Extracted entries Start Marker

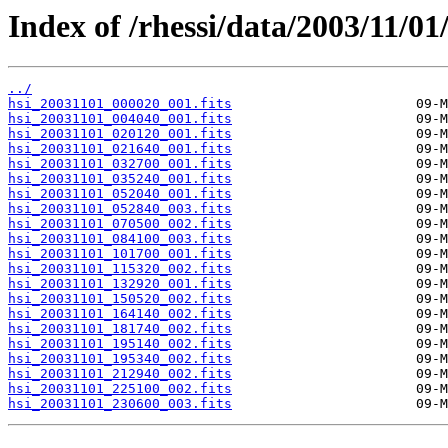
Index of /rhessi/data/2003/11/01
../
hsi_20031101_000020_001.fits
hsi_20031101_004040_001.fits
hsi_20031101_020120_001.fits
hsi_20031101_021640_001.fits
hsi_20031101_032700_001.fits
hsi_20031101_035240_001.fits
hsi_20031101_052040_001.fits
hsi_20031101_052840_003.fits
hsi_20031101_070500_002.fits
hsi_20031101_084100_003.fits
hsi_20031101_101700_001.fits
hsi_20031101_115320_002.fits
hsi_20031101_132920_001.fits
hsi_20031101_150520_002.fits
hsi_20031101_164140_002.fits
hsi_20031101_181740_002.fits
hsi_20031101_195140_002.fits
hsi_20031101_195340_002.fits
hsi_20031101_212940_002.fits
hsi_20031101_225100_002.fits
hsi_20031101_230600_003.fits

Extracted entries End Marker

Each line from the one containing "hsi_20031101_225100_002.fits" through the last line of the entries above is to be returned exactly, and no others.

Finished exercise ->
hsi_20031101_225100_002.fits
hsi_20031101_230600_003.fits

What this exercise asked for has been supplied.